The flowers were gathered after this in perfect safety and harmony; Tiny puddling with her hands in the mud to get the nearest ones “nice and long,” as she said, while Bertram secured those that were further off. And then there arose a great difficulty as to how to carry these wet and rather muddy spoils. Tiny’s pretty frock, which she held out in both hands to receive them like a ballet dancer, could not be thought of.

“For what would your mother say if your frock was wet and dirty?” said Bertram, seriously troubled.

“Mummie say, ‘Oh, Tiny, Tiny, naughty schild,’” said the little girl, with a very grave face; “never come no more to garden party.”

Finally an expedient was devised in the shape of Bertram’s handkerchief tied together at the corners, and swung upon a switch of willow which was light enough for Tiny to carry; in which guise the pair set out again toward the house and the smart people, Tiny once more on Bertram’s shoulder, with the bundle of flowers bobbing in front of his nose, and, it need not be said, some trace of the gathering of the flowers and of the muddy edges of the pool, and the moss-grown planks of the boat showing on both performers—on Tiny’s frock, which was a little wet, and on Bertram’s coat, marked by the beating of the little feet, which had gathered a little mud and greenness too. Tiny began to question him on the returning way.

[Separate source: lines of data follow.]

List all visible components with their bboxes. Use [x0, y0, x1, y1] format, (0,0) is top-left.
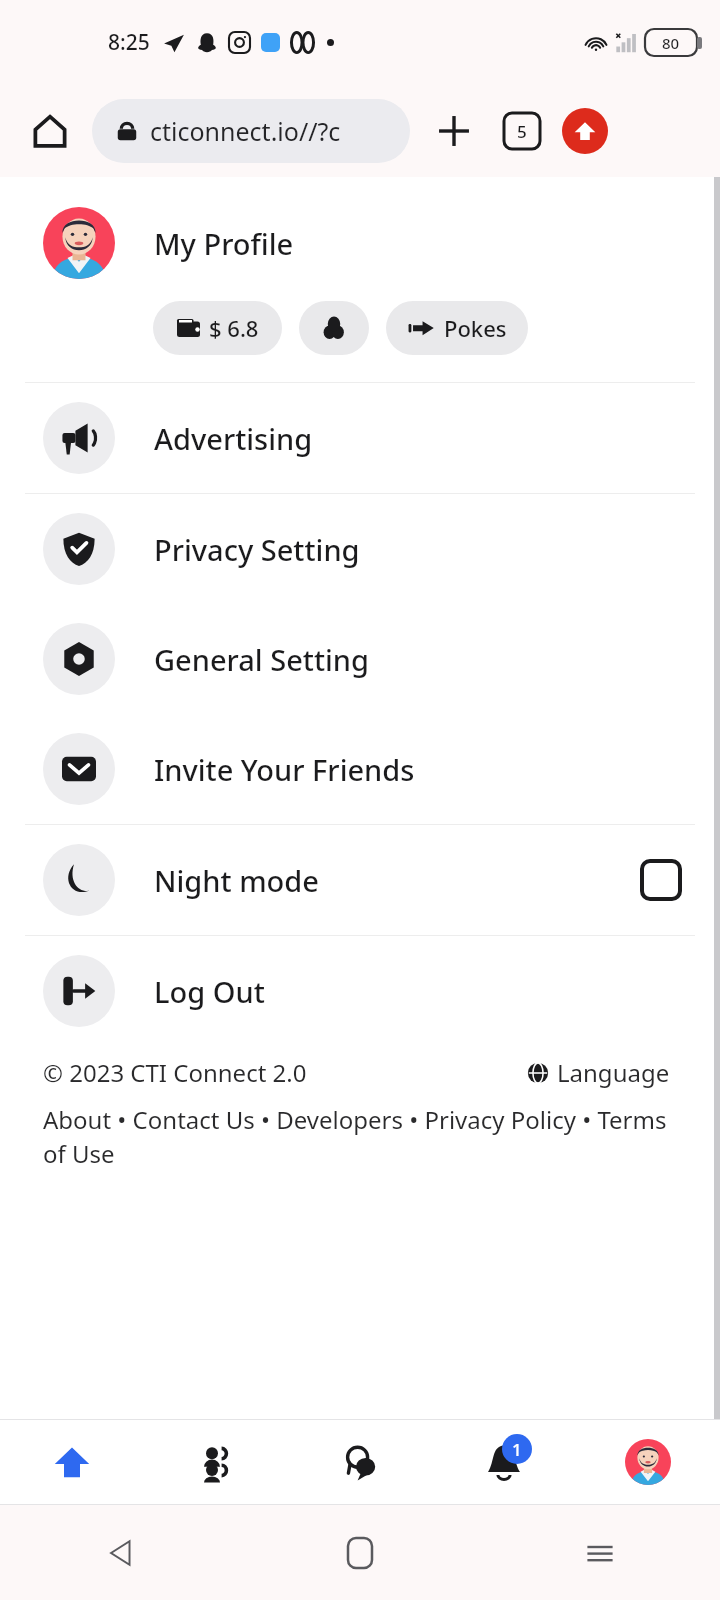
- button[interactable]: [299, 301, 369, 355]
- button[interactable]: Friends: [144, 1420, 288, 1504]
- staticText: 8:25: [108, 28, 150, 57]
- button[interactable]: Invite Your Friends: [0, 714, 720, 824]
- staticText: 5: [517, 120, 527, 143]
- button[interactable]: Tabs, 5 open: [496, 105, 548, 157]
- button[interactable]: Notifications: [432, 1420, 576, 1504]
- staticText: About • Contact Us • Developers • Privac…: [43, 1103, 670, 1170]
- staticText: Night mode: [154, 861, 319, 900]
- staticText: cticonnect.io//?c: [150, 114, 341, 148]
- button[interactable]: Home: [24, 105, 76, 157]
- button[interactable]: Messages: [288, 1420, 432, 1504]
- staticText: $ 6.8: [209, 313, 259, 343]
- staticText: 80: [662, 33, 680, 53]
- staticText: Privacy Setting: [154, 530, 360, 569]
- button[interactable]: Profile: [576, 1420, 720, 1504]
- staticText: My Profile: [154, 224, 294, 263]
- button[interactable]: My Profile: [0, 199, 720, 287]
- button[interactable]: Home: [0, 1420, 144, 1504]
- staticText: Language: [557, 1056, 670, 1089]
- button[interactable]: Privacy Setting: [0, 494, 720, 604]
- button[interactable]: Update: [562, 108, 608, 154]
- button[interactable]: cticonnect.io//?c: [92, 99, 410, 163]
- staticText: Invite Your Friends: [154, 750, 415, 789]
- button[interactable]: Home: [240, 1505, 480, 1600]
- staticText: 1: [512, 1438, 522, 1461]
- button[interactable]: Recents: [480, 1505, 720, 1600]
- button[interactable]: $ 6.8: [153, 301, 282, 355]
- staticText: Pokes: [444, 313, 507, 343]
- button[interactable]: Advertising: [0, 383, 720, 493]
- staticText: Advertising: [154, 419, 313, 458]
- button[interactable]: Log Out: [0, 936, 720, 1046]
- button[interactable]: General Setting: [0, 604, 720, 714]
- staticText: Log Out: [154, 972, 265, 1011]
- staticText: General Setting: [154, 640, 370, 679]
- button[interactable]: Night mode: [0, 825, 720, 935]
- staticText: © 2023 CTI Connect 2.0: [43, 1056, 307, 1089]
- button[interactable]: New tab: [428, 105, 480, 157]
- button[interactable]: Back: [0, 1505, 240, 1600]
- button[interactable]: Pokes: [386, 301, 528, 355]
- button[interactable]: Language: [527, 1056, 670, 1089]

“Gemplemans too big to have got a mummie,” said Tiny; “have you got a little girl?”

Not getting any immediate answer to this question, she sang it over him in her way, repeating it again and again—“Have zoo dot a little girl?”—her dialect varying according to her caprice, until the small refrain got into his head.

The man was utterly confused and troubled; he could not give Tiny any answer, nor could he answer the wonderful maze of questions and thoughts which this innocent demand of hers awakened in his breast. When they came within sight of the lawn and its gay crowd, Bertram bethought him that it would be better to put his little rider down, and to present her to perhaps an anxious or angry mother on a level, which would make her impaired toilet less conspicuous. After all, there was nothing so wonderful in the fact that a little girl had dirtied her frock. He had no occasion to feel so guilty and disturbed about it. And this is how it happened that the adventurers appeared quite humbly, Tiny not half pleased to descend from her eminence and carrying now over her shoulder, as Bertram suggested, the stick which supported her packet of flowers, while he walked rather shamefaced by her, holding her hand, and looking out with a little trepidation for the mother, who, after all, could not bring down very condign punishment upon him for running away with her child.

CHAPTER VIII.

Mrs. Nugent had been very unwilling to fulfill her promise and appear at Mrs. Wradisley’s party. She had put off her arrival till the last moment, and as she walked up from the village with her little girl she had flattered herself that, arriving late under shelter of various other parties who made much more commotion, she might have escaped observation. But if Bertram, of whom she knew nothing, had been intent on finding Tiny, Mr. Wradisley was much more intent on finding Tiny’s mother. He had been on the watch and had not missed her from the first moment of her appearance, carefully as she thought she had sheltered it from observation. And even her appearance, though she had condemned it herself as excited and sullen, when she gave herself a last look in the glass before coming away, did not discourage him. Excitement brightens a woman’s eye and gives additional color to her face, or at least it did so to Nelly. The gentle carelessness of the ordinary was not in her aspect at all. She was more erect, carrying her animated head high. Nobody could call her ordinary at any time. She was so full of life and action. But on that day every line of her soft, light dress seemed to have expression. The little curls on her forehead were more crisp, the shining of her eyes more brilliant. There was a little nervous movement about her mouth which testified to the agitation in her. “Is there anything wrong, dear?” asked Mrs. Wradisley, pausing, holding her by the hand, looking into her face, startled by this unusual look, even in the midst of her guests.

“Oh, no—yes. I have had some disturbing news, but nothing to take any notice of. I will tell you afterwards,” Mrs. Nugent said. Lucy too hung upon her, eager to know what was the matter. “Only some blunders—about my affairs,” she had replied, “which I can set right.”